The Company computes basic net loss per share by dividing net loss applicable to common stockholders by the weighted-average number of shares of common stock outstanding during the period. The Company computes diluted net loss per share after giving consideration to the dilutive effect of stock options that are outstanding during the period, except where such non-participating securities would be anti-dilutive.

 

For the three months ended March 31, 2019 and 2018, basic and diluted net loss per share are the same for each year due to the Company’s net loss position. Potentially dilutive, non-participating securities have not been included in the calculations of diluted net loss per share, as their inclusion would be anti-dilutive.

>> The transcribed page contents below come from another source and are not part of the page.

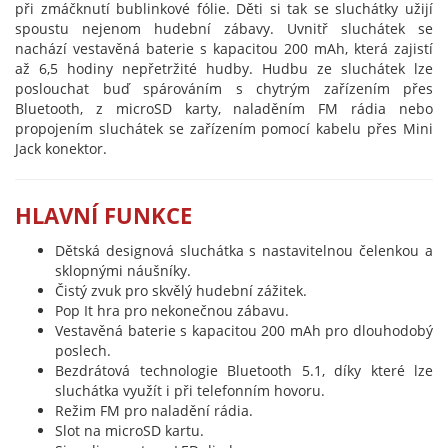
při zmáčknutí bublinkové fólie. Děti si tak se sluchátky užijí
spoustu nejenom hudební zábavy. Uvnitř sluchátek se
nachází vestavěná baterie s kapacitou 200 mAh, která zajistí
až 6,5 hodiny nepřetržité hudby. Hudbu ze sluchátek lze
poslouchat buď spárováním s chytrým zařízením přes
Bluetooth, z microSD karty, naladěním FM rádia nebo
propojením sluchátek se zařízením pomocí kabelu přes Mini
Jack konektor.
HLAVNÍ FUNKCE
Dětská designová sluchátka s nastavitelnou čelenkou a
sklopnými náušníky.
Čistý zvuk pro skvělý hudební zážitek.
Pop It hra pro nekonečnou zábavu.
Vestavěná baterie s kapacitou 200 mAh pro dlouhodobý
poslech.
Bezdrátová technologie Bluetooth 5.1, díky které lze
sluchátka využít i při telefonním hovoru.
Režim FM pro naladění rádia.
Slot na microSD kartu.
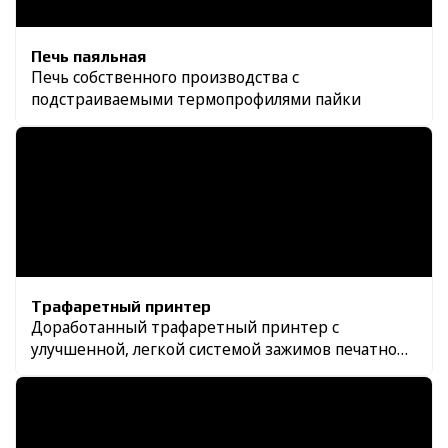
Печь паяльная
Печь собственного производства с
подстраиваемыми термопрофилями пайки
Трафаретный принтер
Доработанный трафаретный принтер с
улучшенной, легкой системой зажимов печатной
платы и собственной рамкой для трафаретов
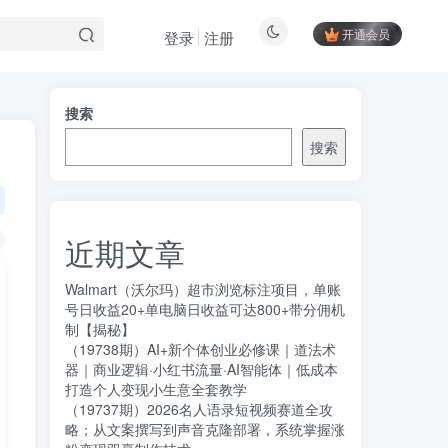
开通会员
登录
注册
搜索
搜索
近期文章
Walmart（沃尔玛）超市浏览标注项目，单账
号日收益20+单电脑日收益可达800+带分佣机
制【揭秘】
（19738期）AI+新个体创业必修课｜道法术
器｜商业逻辑·小红书流量·AI智能体｜低成本
打造个人变现小生意全套教学
（19737期）2026名人语录短视频赛道全攻
略；从文案撰写到声音克隆部署，系统掌握涨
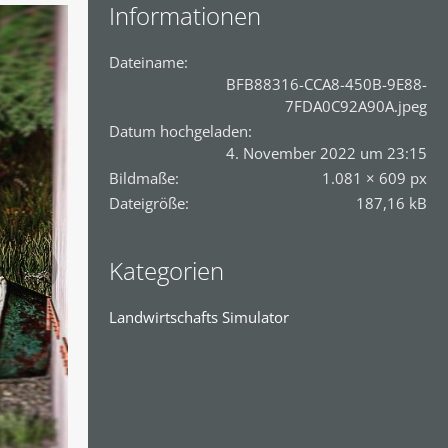
Informationen
Dateiname
BFB88316-CCA8-450B-9E88-
7FDA0C92A90A.jpeg
Datum hochgeladen
4. November 2022 um 23:15
Bildmaße
1.081 × 609 px
Dateigröße
187,16 kB
Kategorien
Landwirtschafts Simulator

Recently Adopted Accounting Standards

Recently Adopted Accounting Standards

 

In June 2018, the Financial Accounting Standards Board (“FASB”) issued Accounting Standards Update (“ASU”) 2018-07, Compensation – Stock Compensation (Topic 718): Improvements to Nonemployee Share-Based Payment Accounting. ASU 2018-07 expanded the scope of Topic 718 to include share-based payment transactions for acquiring goods and services from nonemployees. An entity should apply the requirements of Topic 718 to nonemployee awards except for specific guidance on inputs to an option pricing model and the attribution of cost. ASU 2018-07 specifies that Topic 718 applies to all share-based payment transactions in which a grantor acquires goods or services to be used or consumed in a grantor’s own operations by issuing share-based payment awards, and that Topic 718 does not apply to share-based payments used to effectively provide (1) financing to the issuer or (2) awards granted in conjunction with selling goods or services to customers as part of a contract accounted for under Topic 606 Revenue from Contracts with Customers. ASU 2018-07 was effective for the Company in the first quarter of fiscal 2019. Adoption of this standard did not have a material impact on the Company’s condensed consolidated financial statements.

  

In January 2017, the FASB issued ASU 2017-04: Intangibles — Goodwill and Other (Topic 350): Simplifying the Test for Goodwill Impairment that eliminated the requirement to calculate implied fair value of goodwill to measure a goodwill impairment charge. Instead, the new guidance requires entities to take an impairment charge based on the excess of a reporting unit’s carrying amount over its fair value. The guidance is effective for the Company no later than 2020. The Company adopted ASU 2017-04 in the first quarter of fiscal 2019. Adoption of this standard did not have a material impact on the Company’s condensed consolidated financial statements.

 

In February 2016, FASB issued ASU 2016-02, Leases (Topic 842). ASU 2016-02 requires lessees to recognize a lease liability and a right-of-use asset for all leases, with the exception of short-term leases, at the commencement date. This guidance is effective for annual reporting periods beginning after December 15, 2018, including interim periods within those annual periods. Subsequently, in July 2018, the FASB issued ASU 2018-11, Lease (Topic 842): Targeted Improvements, which provides a number of practical expedients in transition. The Company adopted ASU 2016-02 effective January 1, 2019 and elected a package of practical expedients and the new transition approach permitted by ASU 2018-11. ASU 2018-11 allows the Company not to reassess existing identification of lease, classification of a lease or any initial direct costs. The Company has also elected to use the hindsight practical expedients. The adoption did not have a material impact on the Company’s condensed consolidated financial statements, resulted in an approximate $40,000 increase in total assets and total liabilities in our condensed consolidated balance sheet and did not have any effect on accumulated deficit at the beginning of 2019. See Note 11 for further information.